● **DATA TO PROCESS**

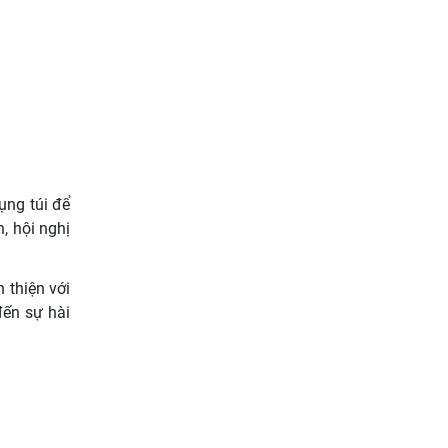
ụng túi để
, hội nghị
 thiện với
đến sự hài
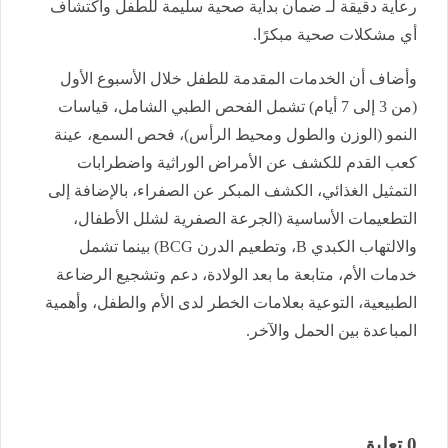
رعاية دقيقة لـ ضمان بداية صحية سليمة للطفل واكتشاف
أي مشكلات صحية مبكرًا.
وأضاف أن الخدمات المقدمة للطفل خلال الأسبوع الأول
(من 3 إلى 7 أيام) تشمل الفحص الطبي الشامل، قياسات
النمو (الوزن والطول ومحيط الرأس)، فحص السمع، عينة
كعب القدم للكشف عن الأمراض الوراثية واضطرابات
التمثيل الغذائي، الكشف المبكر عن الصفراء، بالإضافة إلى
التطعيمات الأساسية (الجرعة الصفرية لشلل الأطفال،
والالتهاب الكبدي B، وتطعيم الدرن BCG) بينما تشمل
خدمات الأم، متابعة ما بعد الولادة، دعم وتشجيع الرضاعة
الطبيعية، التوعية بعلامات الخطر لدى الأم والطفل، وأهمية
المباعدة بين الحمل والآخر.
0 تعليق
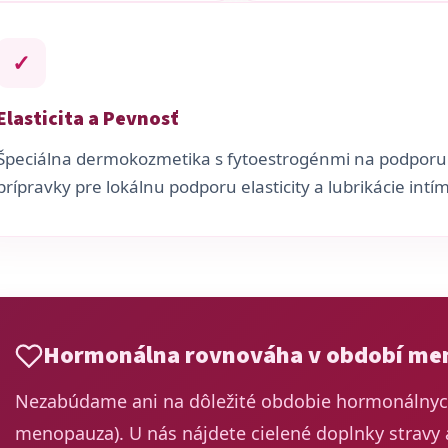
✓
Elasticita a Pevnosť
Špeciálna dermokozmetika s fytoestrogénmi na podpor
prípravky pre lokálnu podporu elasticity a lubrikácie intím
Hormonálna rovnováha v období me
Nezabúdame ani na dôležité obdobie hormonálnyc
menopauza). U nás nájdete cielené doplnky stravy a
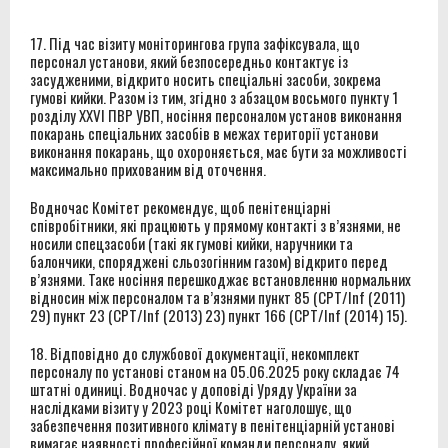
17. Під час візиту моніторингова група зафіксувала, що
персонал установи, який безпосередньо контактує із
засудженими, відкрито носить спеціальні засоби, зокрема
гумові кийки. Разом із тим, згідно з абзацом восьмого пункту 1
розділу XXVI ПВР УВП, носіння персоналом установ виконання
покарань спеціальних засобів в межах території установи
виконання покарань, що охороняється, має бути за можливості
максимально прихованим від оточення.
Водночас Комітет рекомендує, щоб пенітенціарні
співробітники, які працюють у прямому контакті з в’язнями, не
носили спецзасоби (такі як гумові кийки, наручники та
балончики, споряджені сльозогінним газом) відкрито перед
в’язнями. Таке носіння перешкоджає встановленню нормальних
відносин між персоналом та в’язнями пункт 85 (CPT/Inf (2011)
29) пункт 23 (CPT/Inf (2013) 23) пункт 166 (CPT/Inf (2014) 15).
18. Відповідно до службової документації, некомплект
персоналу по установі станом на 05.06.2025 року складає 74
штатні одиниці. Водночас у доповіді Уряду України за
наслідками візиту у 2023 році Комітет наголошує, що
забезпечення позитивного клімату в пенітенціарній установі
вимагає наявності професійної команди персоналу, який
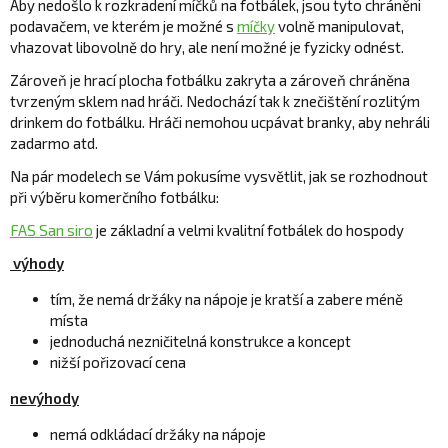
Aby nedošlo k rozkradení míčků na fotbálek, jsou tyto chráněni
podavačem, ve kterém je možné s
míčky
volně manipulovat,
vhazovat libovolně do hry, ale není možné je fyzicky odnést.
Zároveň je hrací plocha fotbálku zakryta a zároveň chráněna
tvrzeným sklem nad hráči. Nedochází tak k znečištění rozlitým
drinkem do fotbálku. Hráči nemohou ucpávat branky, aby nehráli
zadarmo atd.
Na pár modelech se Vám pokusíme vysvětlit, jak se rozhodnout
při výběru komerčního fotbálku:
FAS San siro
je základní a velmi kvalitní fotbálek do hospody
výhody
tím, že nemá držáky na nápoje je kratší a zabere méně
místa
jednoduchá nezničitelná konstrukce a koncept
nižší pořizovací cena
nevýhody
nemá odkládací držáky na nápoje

● **WHAT IS EXPECTED**
Your copy should match every record exactly and contain no pictures.

● **OUTPUT OF THE TASK**
ụng túi để
, hội nghị
 thiện với
đến sự hài
رعاية دقيقة لـ ضمان بداية صحية سليمة للطفل واكتشاف
أي مشكلات صحية مبكرًا.
وأضاف أن الخدمات المقدمة للطفل خلال الأسبوع الأول
(من 3 إلى 7 أيام) تشمل الفحص الطبي الشامل، قياسات
النمو (الوزن والطول ومحيط الرأس)، فحص السمع، عينة
كعب القدم للكشف عن الأمراض الوراثية واضطرابات
التمثيل الغذائي، الكشف المبكر عن الصفراء، بالإضافة إلى
التطعيمات الأساسية (الجرعة الصفرية لشلل الأطفال،
والالتهاب الكبدي B، وتطعيم الدرن BCG) بينما تشمل
خدمات الأم، متابعة ما بعد الولادة، دعم وتشجيع الرضاعة
الطبيعية، التوعية بعلامات الخطر لدى الأم والطفل، وأهمية
المباعدة بين الحمل والآخر.
0 تعليق
✓
Elasticita a Pevnosť
Špeciálna dermokozmetika s fytoestrogénmi na podpor
prípravky pre lokálnu podporu elasticity a lubrikácie intím
Hormonálna rovnováha v období me
Nezabúdame ani na dôležité obdobie hormonálnyc
menopauza). U nás nájdete cielené doplnky stravy a
17. Під час візиту моніторингова група зафіксувала, що
персонал установи, який безпосередньо контактує із
засудженими, відкрито носить спеціальні засоби, зокрема
гумові кийки. Разом із тим, згідно з абзацом восьмого пункту 1
розділу XXVI ПВР УВП, носіння персоналом установ виконання
покарань спеціальних засобів в межах території установи
виконання покарань, що охороняється, має бути за можливості
максимально прихованим від оточення.
Водночас Комітет рекомендує, щоб пенітенціарні
співробітники, які працюють у прямому контакті з в’язнями, не
носили спецзасоби (такі як гумові кийки, наручники та
балончики, споряджені сльозогінним газом) відкрито перед
в’язнями. Таке носіння перешкоджає встановленню нормальних
відносин між персоналом та в’язнями пункт 85 (CPT/Inf (2011)
29) пункт 23 (CPT/Inf (2013) 23) пункт 166 (CPT/Inf (2014) 15).
18. Відповідно до службової документації, некомплект
персоналу по установі станом на 05.06.2025 року складає 74
штатні одиниці. Водночас у доповіді Уряду України за
наслідками візиту у 2023 році Комітет наголошує, що
забезпечення позитивного клімату в пенітенціарній установі
вимагає наявності професійної команди персоналу, який
Aby nedošlo k rozkradení míčků na fotbálek, jsou tyto chráněni
podavačem, ve kterém je možné s
míčky
volně manipulovat,
vhazovat libovolně do hry, ale není možné je fyzicky odnést.
Zároveň je hrací plocha fotbálku zakryta a zároveň chráněna
tvrzeným sklem nad hráči. Nedochází tak k znečištění rozlitým
drinkem do fotbálku. Hráči nemohou ucpávat branky, aby nehráli
zadarmo atd.
Na pár modelech se Vám pokusíme vysvětlit, jak se rozhodnout
při výběru komerčního fotbálku:
FAS San siro
je základní a velmi kvalitní fotbálek do hospody
výhody
tím, že nemá držáky na nápoje je kratší a zabere méně
místa
jednoduchá nezničitelná konstrukce a koncept
nižší pořizovací cena
nevýhody
nemá odkládací držáky na nápoje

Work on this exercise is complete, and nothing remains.